Wednesday, July 11, 2012

About the film "Wings of Desire"


This Wim Wenders directed film follows a spirit who's tired of the spiritual and yearns for physical existence. The spirit is an angel named Damiel, and his journeys with his companion, Cassiel, expose the isolation inherent in the human condition. But, moreover, Damiel's particular existential crisis gently urges us to appreciate the little things and decide for ourselves that life matters.

The angels can hear people's thoughts, so thinking makes up most of the film's dialog. I enjoyed Cassiel's going to the library where he finds other angels listening to books being narrated in people's minds as they read. There he finds an old man whom he follows, is drawn to perhaps because the aged traveler is so enduring and purposeful, who self-identifies as a storyteller, an indispensable part of humanity.

Meanwhile, Damiel wanders into a low-budget children's circus whose star performer is a beautiful, unfulfilled trapeze artist named Marion. He falls for her, lusts for her, and is spellbound by her poetically lonely train of thought. They share a yearning.

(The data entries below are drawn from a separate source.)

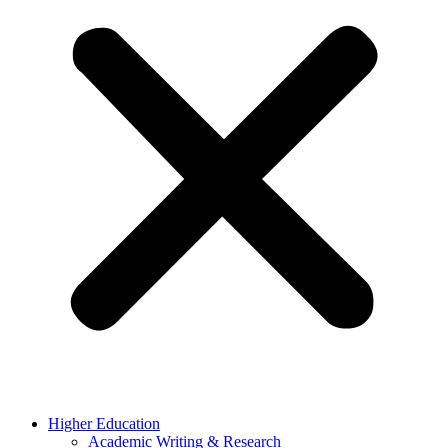
Higher Education
Academic Writing & Research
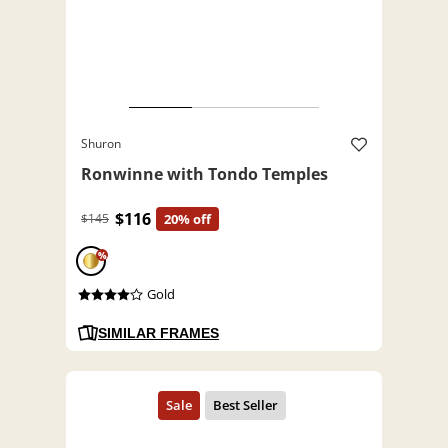
Shuron
Ronwinne with Tondo Temples
$116
$145
20% off
%
Gold
SIMILAR FRAMES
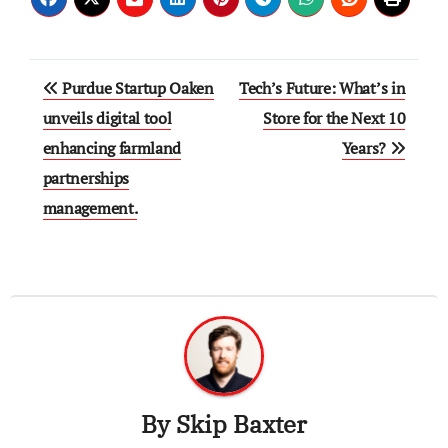
Post
Purdue Startup Oaken
Tech’s Future: What’s in
navigation
unveils digital tool
Store for the Next 10
enhancing farmland
Years?
partnerships
management.
By
Skip Baxter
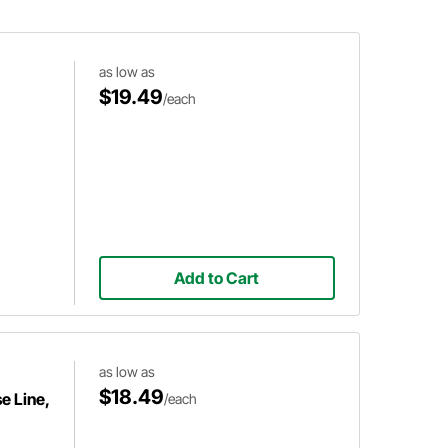
and AN line.
as low as
$19.49
/each
Add to Cart
as low as
$18.49
e Line,
/each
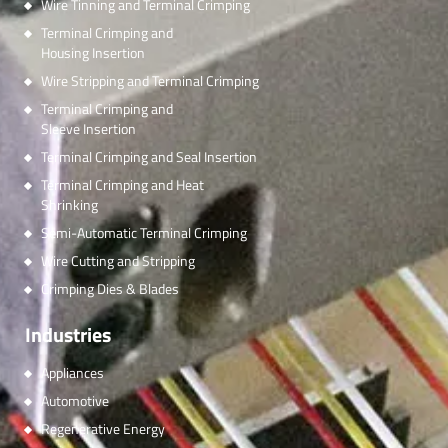
Wire Tinning and Terminal Crimping
Terminal Crimping and
Housing Insertion
Wire Stripping and Terminal Crimping
Terminal Crimping and
Sleeve Insertion
Terminal Crimping and Seal Insertion
Terminal Crimping and Heat
Shrinking
Semi-Automatic Terminal Crimping
Wire Cutting and Stripping
Crimping Dies & Blades
Industries
Appliances
Automotive
Regenerative Energy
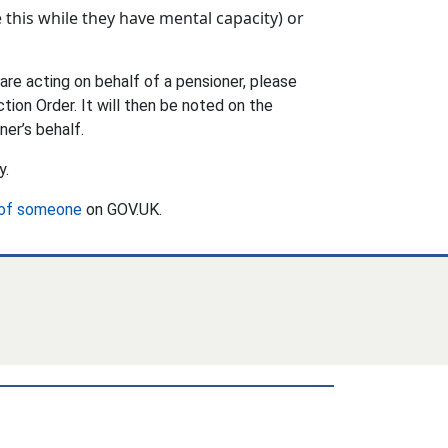
 this while they have mental capacity) or
are acting on behalf of a pensioner, please
tion Order. It will then be noted on the
ner’s behalf.
y.
 of someone
on GOV.UK.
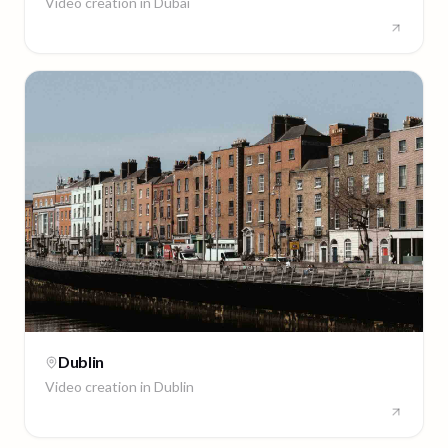
Video creation in
Dubai
Dublin
Video creation in
Dublin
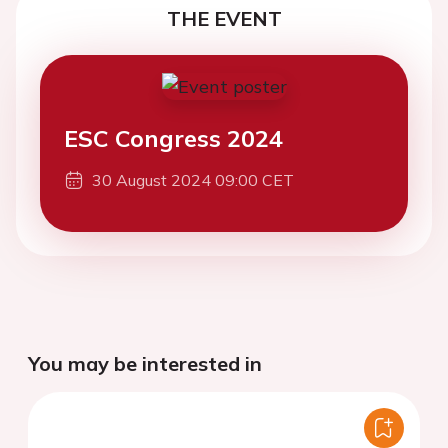
THE EVENT
ESC Congress 2024
30 August 2024 09:00 CET
You may be interested in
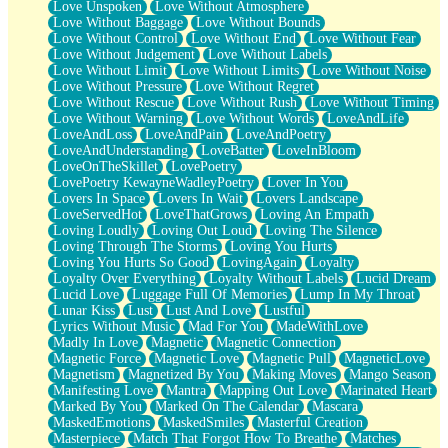
Love Unspoken
Love Without Atmosphere
Love Without Baggage
Love Without Bounds
Love Without Control
Love Without End
Love Without Fear
Love Without Judgement
Love Without Labels
Love Without Limit
Love Without Limits
Love Without Noise
Love Without Pressure
Love Without Regret
Love Without Rescue
Love Without Rush
Love Without Timing
Love Without Warning
Love Without Words
LoveAndLife
LoveAndLoss
LoveAndPain
LoveAndPoetry
LoveAndUnderstanding
LoveBatter
LoveInBloom
LoveOnTheSkillet
LovePoetry
LovePoetry KewayneWadleyPoetry
Lover In You
Lovers In Space
Lovers In Wait
Lovers Landscape
LoveServedHot
LoveThatGrows
Loving An Empath
Loving Loudly
Loving Out Loud
Loving The Silence
Loving Through The Storms
Loving You Hurts
Loving You Hurts So Good
LovingAgain
Loyalty
Loyalty Over Everything
Loyalty Without Labels
Lucid Dream
Lucid Love
Luggage Full Of Memories
Lump In My Throat
Lunar Kiss
Lust
Lust And Love
Lustful
Lyrics Without Music
Mad For You
MadeWithLove
Madly In Love
Magnetic
Magnetic Connection
Magnetic Force
Magnetic Love
Magnetic Pull
MagneticLove
Magnetism
Magnetized By You
Making Moves
Mango Season
Manifesting Love
Mantra
Mapping Out Love
Marinated Heart
Marked By You
Marked On The Calendar
Mascara
MaskedEmotions
MaskedSmiles
Masterful Creation
Masterpiece
Match That Forgot How To Breathe
Matches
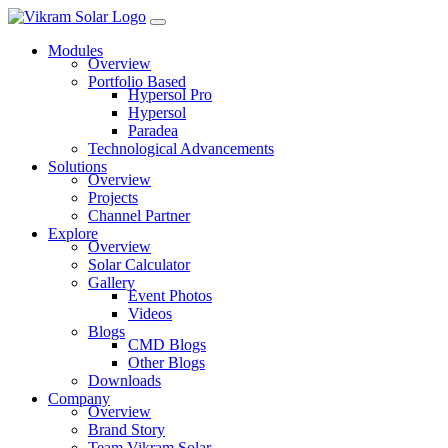
Modules
Overview
Portfolio Based
Hypersol Pro
Hypersol
Paradea
Technological Advancements
Solutions
Overview
Projects
Channel Partner
Explore
Overview
Solar Calculator
Gallery
Event Photos
Videos
Blogs
CMD Blogs
Other Blogs
Downloads
Company
Overview
Brand Story
Team Vikram Solar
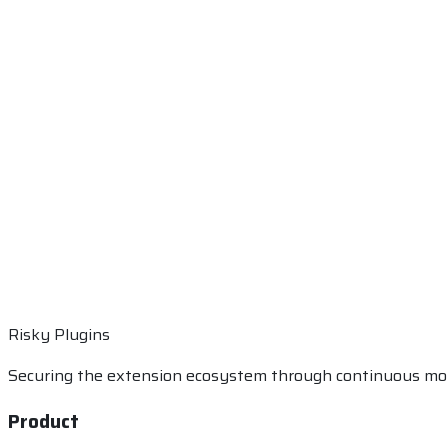
Risky Plugins
Securing the extension ecosystem through continuous mon
Product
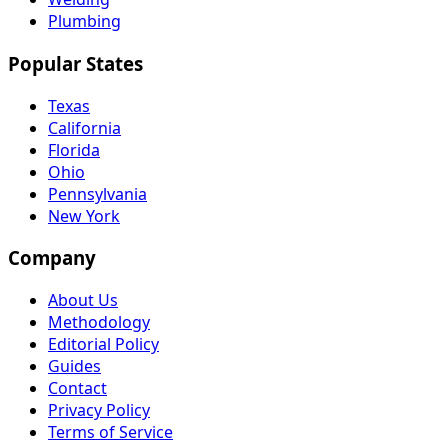
Plumbing
Popular States
Texas
California
Florida
Ohio
Pennsylvania
New York
Company
About Us
Methodology
Editorial Policy
Guides
Contact
Privacy Policy
Terms of Service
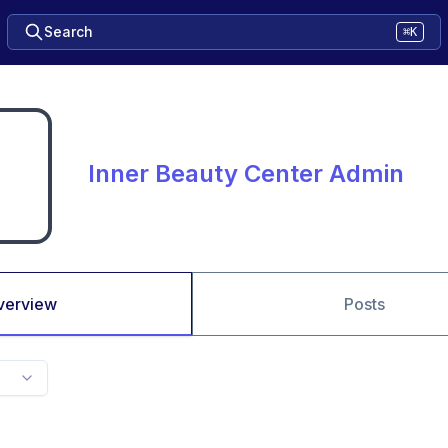
Search
⌘K
Inner Beauty Center Admin
verview
Posts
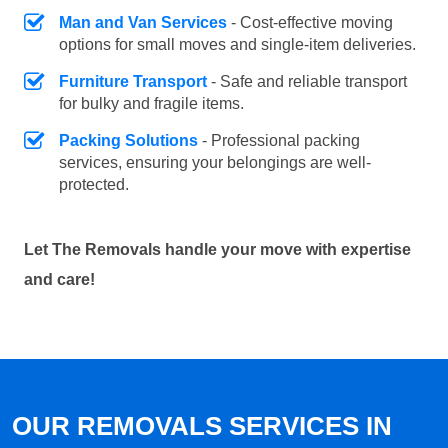
Man and Van Services
- Cost-effective moving
options for small moves and single-item deliveries.
Furniture Transport
- Safe and reliable transport
for bulky and fragile items.
Packing Solutions
- Professional packing
services, ensuring your belongings are well-
protected.
Let The Removals handle your move with expertise
and care!
OUR REMOVALS SERVICES IN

Damiel brings Cassiel to that night's circus performance, which is to be the last of the year. But as Damiel absorbs the show, Cassiel sees how deeply his companion feels the need to live. Afterwards Damiel confesses as much. Marion, while celebrating at the circus staff's after-party, pauses and, in her thoughts, appreciates being alive. Hearing this, Damiel's heart breaks.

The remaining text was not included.